Tuesday, December 21, 2004

Buena Mano

"Death is a part of life. It is inevitable. All good things must come to an end"

Everytime I encounter a group or become a part of a group, I have this wierd thinking that would maybe freak others out. Since I was in Highschool, I would always think, "sino kaya ang buena mano sa amin?". Out of 214 that graduated in my batch in highschool, who would be the first one to bite the dust? (Well, I already got the answer, already two of us have died since graduation). Who among my group of friends in HighSchool would die first? Who in our batch in Comp Sci would be first to die? Who in the original S15 section would die first? Who in CS-ST would die first? Who among our team at work (Apollo & Metavante) would die first? Who among in my interact club would die first? Who among in my rotaract club would die first? Who among on my Leo Club would die first? Who among my fellow ADU would die first? Who among in my Toast masters club would die first? Who among my parents would die first? who among my grandparents would die first? Who among my cousins would die first? would I outlive my brother or would he outlive me?

Statistics shows that 65 is the average age of a human person. That means that 42 years from now (year 2046 - 2047), half of my fellow highschool mates would be dead. Maybe we cannot feel death approaching us from my (our) age but I bet the you would feel the same way when we are around 10 to 15 years from our death year, when the number of our batchmates dying would grow bigger and bigger (2031-2036).

Thoughts of death could be scary. Death has long lingered in my thoughts since I was in elementary. Maybe this is just a way for me to overcome my fear of death. Who knows what lies beyond death. No one has ever come back from the dead which could tell us what lies beyond (do not mention bullshits that others have experienced life after death. I just don't believe them. It's just the reaction of the brain when it experiences lack of oxygen.)

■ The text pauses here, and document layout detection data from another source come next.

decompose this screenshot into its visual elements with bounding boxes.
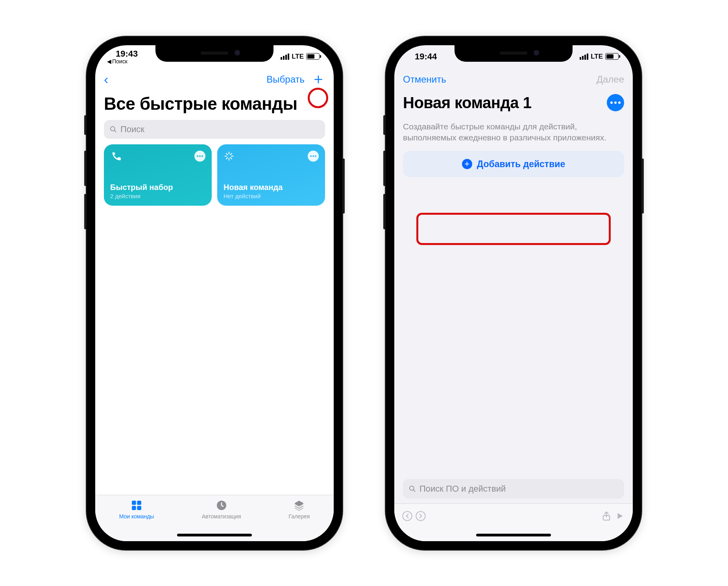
svg-line-16 (414, 490, 415, 491)
screen-right: 19:44 LTE Отменить Далее Новая команда 1 (394, 45, 633, 541)
battery-icon (605, 53, 619, 60)
svg-point-18 (416, 511, 425, 520)
svg-rect-11 (137, 501, 141, 505)
add-action-label: Добавить действие (477, 159, 565, 170)
description-text: Создавайте быстрые команды для действий,… (394, 116, 633, 151)
shortcut-card-speed-dial[interactable]: Быстрый набор 2 действия (104, 144, 212, 206)
back-chevron-icon[interactable]: ‹ (104, 72, 108, 87)
status-time: 19:44 (406, 52, 437, 62)
notch (455, 45, 573, 62)
add-shortcut-button[interactable] (312, 73, 325, 86)
phone-mute-switch (84, 115, 87, 135)
add-action-button[interactable]: + Добавить действие (403, 151, 624, 177)
gallery-icon (293, 499, 305, 512)
phone-right: 19:44 LTE Отменить Далее Новая команда 1 (386, 37, 641, 550)
svg-line-9 (226, 157, 228, 159)
home-indicator[interactable] (476, 534, 551, 536)
search-icon (109, 125, 117, 133)
page-title: Новая команда 1 (394, 94, 633, 112)
tab-label: Галерея (289, 513, 310, 520)
search-placeholder: Поиск (120, 124, 144, 135)
plus-circle-icon: + (462, 159, 472, 169)
svg-line-1 (115, 130, 116, 132)
search-placeholder: Поиск ПО и действий (419, 484, 506, 494)
card-subtitle: 2 действия (110, 193, 205, 199)
screen-left: 19:43 ◀ Поиск LTE ‹ Выбрать (95, 45, 334, 541)
page-title: Все быстрые команды (95, 94, 334, 114)
notch (155, 45, 273, 62)
next-button[interactable]: Далее (597, 74, 624, 85)
tab-my-shortcuts[interactable]: Мои команды (119, 499, 154, 541)
svg-point-17 (403, 511, 412, 520)
signal-bars-icon (580, 53, 588, 60)
clock-icon (215, 499, 228, 512)
shortcut-card-new[interactable]: Новая команда Нет действий (217, 144, 325, 206)
play-icon (615, 511, 625, 521)
phone-volume-up (383, 151, 386, 186)
phone-volume-down (84, 194, 87, 229)
back-chevron-icon: ◀ (107, 58, 111, 64)
card-title: Быстрый набор (110, 183, 205, 192)
search-icon (408, 485, 416, 493)
undo-icon (402, 510, 413, 522)
phone-icon (110, 151, 121, 162)
status-right: LTE (281, 53, 320, 61)
status-back-to-app[interactable]: ◀ Поиск (107, 58, 138, 64)
tab-label: Мои команды (119, 513, 154, 520)
share-icon (601, 510, 612, 522)
redo-icon (415, 510, 426, 522)
wand-icon (224, 151, 235, 162)
svg-line-7 (231, 157, 232, 159)
svg-line-6 (226, 153, 228, 155)
network-label: LTE (292, 53, 304, 61)
search-input[interactable]: Поиск (104, 120, 325, 139)
card-menu-button[interactable] (194, 151, 205, 162)
highlight-add-action (416, 213, 611, 245)
network-label: LTE (591, 53, 603, 61)
run-button[interactable] (613, 509, 626, 523)
page-title-text: Все быстрые команды (104, 94, 297, 114)
shortcut-settings-button[interactable] (607, 94, 624, 111)
tab-label: Автоматизация (202, 513, 241, 520)
plus-icon (313, 74, 323, 85)
battery-icon (306, 53, 320, 60)
undo-button[interactable] (401, 509, 414, 523)
cancel-button[interactable]: Отменить (403, 74, 446, 85)
share-button[interactable] (600, 509, 613, 523)
svg-rect-12 (132, 506, 136, 510)
shortcuts-icon (130, 499, 143, 512)
svg-rect-10 (132, 501, 136, 505)
phone-left: 19:43 ◀ Поиск LTE ‹ Выбрать (87, 37, 342, 550)
nav-bar: ‹ Выбрать (95, 68, 334, 91)
phone-volume-up (84, 151, 87, 186)
status-time: 19:43 (107, 49, 138, 59)
shortcut-cards: Быстрый набор 2 действия (95, 144, 334, 206)
phone-volume-down (383, 194, 386, 229)
home-indicator[interactable] (177, 534, 252, 536)
phone-power-button (641, 158, 644, 214)
phone-mute-switch (383, 115, 386, 135)
svg-line-8 (231, 153, 232, 155)
action-search-input[interactable]: Поиск ПО и действий (403, 479, 624, 499)
svg-rect-13 (137, 506, 141, 510)
status-right: LTE (580, 53, 619, 61)
card-title: Новая команда (224, 183, 319, 192)
card-subtitle: Нет действий (224, 193, 319, 199)
phone-power-button (342, 158, 345, 214)
redo-button[interactable] (414, 509, 427, 523)
signal-bars-icon (281, 53, 289, 60)
card-menu-button[interactable] (308, 151, 319, 162)
tab-gallery[interactable]: Галерея (289, 499, 310, 541)
back-app-label: Поиск (112, 58, 127, 64)
select-button[interactable]: Выбрать (266, 74, 305, 85)
nav-bar: Отменить Далее (394, 68, 633, 91)
shortcut-name[interactable]: Новая команда 1 (403, 94, 531, 112)
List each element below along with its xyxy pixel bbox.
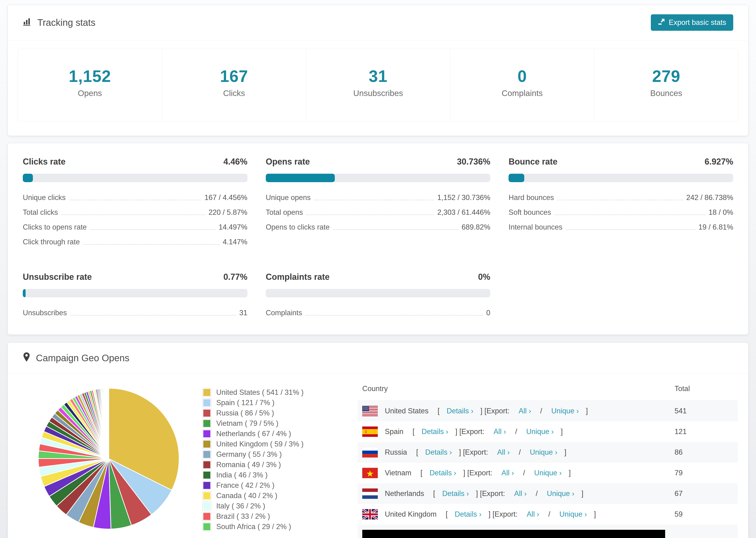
text-fragment: [ — [418, 469, 422, 477]
legend-swatch — [203, 399, 211, 407]
summary-stat-bounces: 279Bounces — [594, 49, 738, 121]
legend-label: Vietnam ( 79 / 5% ) — [216, 419, 279, 427]
legend-label: Canada ( 40 / 2% ) — [216, 492, 277, 500]
text-fragment: ] — [594, 510, 596, 518]
rate-row-value: 2,303 / 61.446% — [437, 208, 490, 217]
legend-item-russia: Russia ( 86 / 5% ) — [203, 409, 357, 417]
country-total: 79 — [670, 463, 738, 483]
geo-header: Campaign Geo Opens — [8, 343, 748, 374]
export-unique-link[interactable]: Unique › — [551, 407, 579, 415]
rate-block-bounce-rate: Bounce rate6.927%Hard bounces242 / 86.73… — [509, 157, 733, 246]
export-all-link[interactable]: All › — [502, 469, 514, 477]
dotted-leader — [314, 200, 434, 200]
country-cell-wrap: Russia [Details ›] [Export: All › / Uniq… — [357, 442, 670, 463]
country-name: United Kingdom — [385, 510, 437, 518]
flag-ru-icon — [362, 447, 378, 457]
export-unique-link[interactable]: Unique › — [534, 469, 562, 477]
rate-heading: Bounce rate6.927% — [509, 157, 733, 167]
legend-swatch — [203, 388, 211, 397]
rate-row-value: 167 / 4.456% — [204, 193, 247, 202]
rate-title: Bounce rate — [509, 157, 557, 167]
details-link[interactable]: Details › — [447, 407, 473, 415]
rate-row: Unique clicks167 / 4.456% — [23, 193, 247, 202]
rate-row: Click through rate4.147% — [23, 238, 247, 246]
rate-value: 0.77% — [224, 272, 247, 282]
export-all-link[interactable]: All › — [514, 489, 527, 498]
legend-swatch — [203, 502, 211, 510]
country-total: 59 — [670, 504, 738, 525]
page-title: Tracking stats — [37, 17, 95, 28]
tracking-stats-header: Tracking stats Export basic stats — [8, 5, 748, 40]
text-fragment: / — [521, 469, 527, 477]
details-link[interactable]: Details › — [422, 427, 449, 436]
text-fragment: ] [Export: — [480, 407, 512, 415]
rate-row-value: 14.497% — [219, 223, 247, 232]
geo-table-row-nl: Netherlands [Details ›] [Export: All › /… — [357, 483, 738, 504]
text-fragment: / — [517, 448, 523, 457]
rate-row-label: Unique opens — [266, 193, 311, 202]
country-cell: Russia [Details ›] [Export: All › / Uniq… — [362, 447, 665, 457]
export-basic-stats-button[interactable]: Export basic stats — [651, 14, 733, 31]
dotted-leader — [554, 215, 705, 215]
rate-heading: Clicks rate4.46% — [23, 157, 247, 167]
details-link[interactable]: Details › — [425, 448, 452, 457]
legend-item-canada: Canada ( 40 / 2% ) — [203, 492, 357, 500]
country-total: 541 — [670, 401, 738, 422]
export-unique-link[interactable]: Unique › — [526, 427, 554, 436]
rate-row-label: Total opens — [266, 208, 303, 217]
export-all-link[interactable]: All › — [497, 448, 510, 457]
export-unique-link[interactable]: Unique › — [559, 510, 587, 518]
rate-rows: Complaints0 — [266, 309, 490, 317]
text-fragment: ] — [565, 448, 567, 457]
rate-row: Hard bounces242 / 86.738% — [509, 193, 733, 202]
text-fragment: ] [Export: — [476, 489, 507, 498]
export-unique-link[interactable]: Unique › — [530, 448, 557, 457]
dotted-leader — [305, 315, 483, 315]
flag-gb-icon — [362, 509, 378, 519]
text-fragment: [ — [436, 407, 440, 415]
legend-swatch — [203, 481, 211, 490]
rate-row-label: Total clicks — [23, 208, 58, 217]
rate-progress-track — [509, 174, 733, 182]
legend-item-vietnam: Vietnam ( 79 / 5% ) — [203, 419, 357, 428]
legend-swatch — [203, 440, 211, 448]
rate-row: Internal bounces19 / 6.81% — [509, 223, 733, 232]
country-cell-wrap: Netherlands [Details ›] [Export: All › /… — [357, 483, 670, 504]
rate-value: 0% — [478, 272, 490, 282]
summary-stat-clicks: 167Clicks — [162, 49, 306, 121]
dotted-leader — [90, 229, 215, 230]
details-link[interactable]: Details › — [442, 489, 469, 498]
details-link[interactable]: Details › — [455, 510, 482, 518]
text-fragment: / — [546, 510, 553, 518]
rate-row-value: 0 — [486, 309, 490, 317]
rate-progress-track — [266, 289, 490, 297]
rate-progress-fill — [23, 174, 33, 182]
export-unique-link[interactable]: Unique › — [547, 489, 574, 498]
geo-title: Campaign Geo Opens — [36, 353, 129, 363]
text-fragment: [ — [410, 427, 414, 436]
legend-item-germany: Germany ( 55 / 3% ) — [203, 450, 357, 459]
text-fragment: / — [538, 407, 544, 415]
legend-label: Germany ( 55 / 3% ) — [216, 451, 282, 458]
rate-row-value: 31 — [239, 309, 247, 317]
legend-label: South Africa ( 29 / 2% ) — [216, 523, 291, 531]
rate-block-clicks-rate: Clicks rate4.46%Unique clicks167 / 4.456… — [23, 157, 247, 246]
geo-table-row-es: Spain [Details ›] [Export: All › / Uniqu… — [357, 421, 738, 442]
rate-row-value: 220 / 5.87% — [208, 208, 247, 217]
rate-value: 6.927% — [705, 157, 733, 167]
legend-item-romania: Romania ( 49 / 3% ) — [203, 460, 357, 469]
details-link[interactable]: Details › — [429, 469, 456, 477]
legend-label: Romania ( 49 / 3% ) — [216, 461, 281, 469]
geo-legend: United States ( 541 / 31% )Spain ( 121 /… — [203, 377, 357, 533]
export-all-link[interactable]: All › — [519, 407, 531, 415]
legend-swatch — [203, 512, 211, 521]
rate-row-value: 1,152 / 30.736% — [437, 193, 490, 202]
rate-row-value: 242 / 86.738% — [686, 193, 733, 202]
legend-label: France ( 42 / 2% ) — [216, 481, 274, 489]
export-all-link[interactable]: All › — [527, 510, 539, 518]
country-cell: United Kingdom [Details ›] [Export: All … — [362, 509, 665, 519]
summary-section: 1,152Opens167Clicks31Unsubscribes0Compla… — [8, 40, 748, 136]
text-fragment: ] — [581, 489, 583, 498]
rate-row-label: Soft bounces — [509, 208, 551, 217]
export-all-link[interactable]: All › — [494, 427, 506, 436]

I long wondered how would I die. If I would die (of course I would, co'z I'm alive) I think that if not of a heart attack, I would die of brain cancer. Heart attack, if I do not change my way of eating and living. And brain cancer, because of staring hours upon hours on my computer everyday of my life (if not watching TV). Unless I die of an accident, I bet these two would be the most lucky candidate. Of course, this is not what I wish to die. If I would be given to chose the way that I die, I would prefer falling (or rather jumping) out of an airborne airplane and falling to solid concrete head first. I always wonder if it would hurt. I remember my teacher in highschool saying that when people die, a second before death, the soul would leave the body so that he/she would not feel the pain. "God loves us that much that he would send his angels to fetch our spirit a moment before death." I wanted to prove her wrong. And one way to find out is to put my experiment to action. Too bad I cannot tell you guys, if I ever had a chance to die the way I wanted to die, if it would hurt or not.

Please, don't be so depressed by my thoughts. For all you know, maybe, you too might be the next to be the lucky "Buena Mano".